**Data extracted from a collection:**
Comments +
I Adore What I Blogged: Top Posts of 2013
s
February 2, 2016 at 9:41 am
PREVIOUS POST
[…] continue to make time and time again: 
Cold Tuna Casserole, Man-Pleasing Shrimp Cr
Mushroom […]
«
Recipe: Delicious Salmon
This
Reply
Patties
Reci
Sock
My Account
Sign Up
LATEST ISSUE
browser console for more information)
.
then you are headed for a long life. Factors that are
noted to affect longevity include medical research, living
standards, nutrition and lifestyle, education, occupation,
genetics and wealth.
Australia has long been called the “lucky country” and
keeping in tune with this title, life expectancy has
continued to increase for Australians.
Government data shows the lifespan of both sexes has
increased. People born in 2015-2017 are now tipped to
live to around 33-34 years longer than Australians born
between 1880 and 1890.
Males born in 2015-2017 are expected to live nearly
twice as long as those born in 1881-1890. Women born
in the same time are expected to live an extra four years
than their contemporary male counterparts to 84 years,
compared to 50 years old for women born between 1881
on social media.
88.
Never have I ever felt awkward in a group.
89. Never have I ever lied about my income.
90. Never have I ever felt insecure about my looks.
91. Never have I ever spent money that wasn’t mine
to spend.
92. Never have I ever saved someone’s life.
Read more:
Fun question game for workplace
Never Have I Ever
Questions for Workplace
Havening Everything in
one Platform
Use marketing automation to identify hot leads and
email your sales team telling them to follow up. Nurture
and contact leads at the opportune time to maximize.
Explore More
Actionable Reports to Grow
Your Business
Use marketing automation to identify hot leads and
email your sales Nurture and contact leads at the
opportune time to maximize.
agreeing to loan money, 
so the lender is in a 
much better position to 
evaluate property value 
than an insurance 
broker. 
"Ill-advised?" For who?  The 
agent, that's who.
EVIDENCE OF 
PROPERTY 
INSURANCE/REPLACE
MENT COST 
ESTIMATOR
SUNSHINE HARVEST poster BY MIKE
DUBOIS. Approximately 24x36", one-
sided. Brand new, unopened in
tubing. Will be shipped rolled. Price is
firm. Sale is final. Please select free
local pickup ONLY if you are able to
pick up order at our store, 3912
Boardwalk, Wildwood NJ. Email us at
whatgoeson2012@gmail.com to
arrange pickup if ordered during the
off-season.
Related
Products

**EXERCISE:** Among the entries above, which lines include "felt"? List them all.

**TASK RESULT:**
Never have I ever felt awkward in a group.
90. Never have I ever felt insecure about my looks.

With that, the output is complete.